La réaction de Viganò est un copier-coller de celle de l'archevêque Marcel Lefebvre, qu'il évoque explicitement : "Il y a cinquante ans, dans ce même Palais du Saint-Office, l'archevêque Marcel Lefebvre a été convoqué et accusé de schisme pour avoir rejeté Vatican II. Sa défense est la mienne, ses paroles sont les miennes, ses arguments sont les miens, devant lesquels les Autorités romaines ne pouvaient le condamner pour hérésie, devant attendre qu'il consacre des évêques pour avoir le prétexte de le déclarer schismatique et de révoquer son excommunication alors qu'il était déjà mort". Une position qui conduirait inévitablement à l'excommunication.
Et la Fraternité Saint-Pie X, fondée par Mgr Lefebvre lui-même, fait également parler d'elle, après que le supérieur du district de France, l'abbé Benoît de Jorna, a commencé à mettre en garde contre de nouvelles consécrations épiscopales. Dans sa Lettre aux Amis et Bienfaiteurs, publiée le 19 juin, l'abbé de Jorna écrit en effet : "Le 30 juin 1988, Mgr Lefebvre a opéré une 'opération-over' sur la Tradition catholique en consacrant quatre évêques auxiliaires. Ces évêques, assez jeunes à l'époque, le sont évidemment moins trente-six ans plus tard. La situation de l'Eglise ne s'étant pas améliorée depuis 1988, il est devenu nécessaire d'envisager de leur donner des assistants, qui deviendront un jour leurs remplaçants. Lorsque le Supérieur général annoncera cette décision, on peut s'attendre à une explosion médiatique contre les " fondamentalistes ", les " rebelles ", les " schismatiques ", les " désobéissants ", etc. Nous devrons alors faire face à des contradictions, des insultes, du mépris, du rejet, peut-être même des ruptures avec nos proches".

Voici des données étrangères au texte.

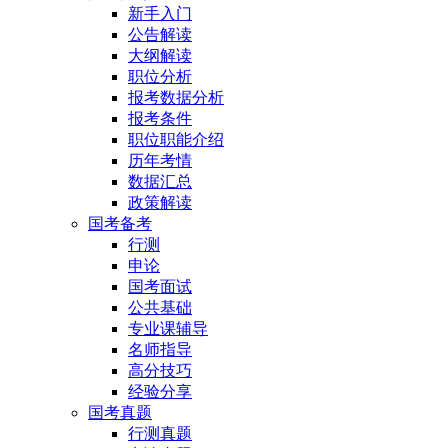
新手入门
公告解读
大纲解读
职位分析
报考数据分析
报考条件
职位职能介绍
历年考情
数据汇总
政策解读
国考备考
行测
申论
国考面试
公共基础
专业课辅导
名师指导
高分技巧
经验分享
国考真题
行测真题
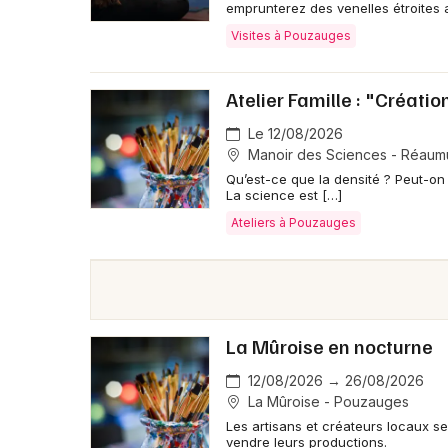
emprunterez des venelles étroites
Visites à Pouzauges
Atelier Famille : "Créati
Le 12/08/2026
Manoir des Sciences - Réaum
Qu’est-ce que la densité ? Peut-on f
La science est […]
Ateliers à Pouzauges
La Mûroise en nocturne
12/08/2026 → 26/08/2026
La Mûroise - Pouzauges
Les artisans et créateurs locaux se
vendre leurs productions.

De Jorna n'est pas un " prêtre ordinaire " de la FSSPX. Ordonné en 1984 par Mgr Lefebvre, il est nommé supérieur du district de France, puis devient, en 1996, recteur du séminaire d'Écône, poste qu'il occupera pendant plus de vingt ans ; en 2018, il redevient supérieur du district de France, le plus important avec celui des États-Unis, en remplacement de l'abbé Christian Bouchacourt, nommé entre-temps conseiller général de la FSSPX.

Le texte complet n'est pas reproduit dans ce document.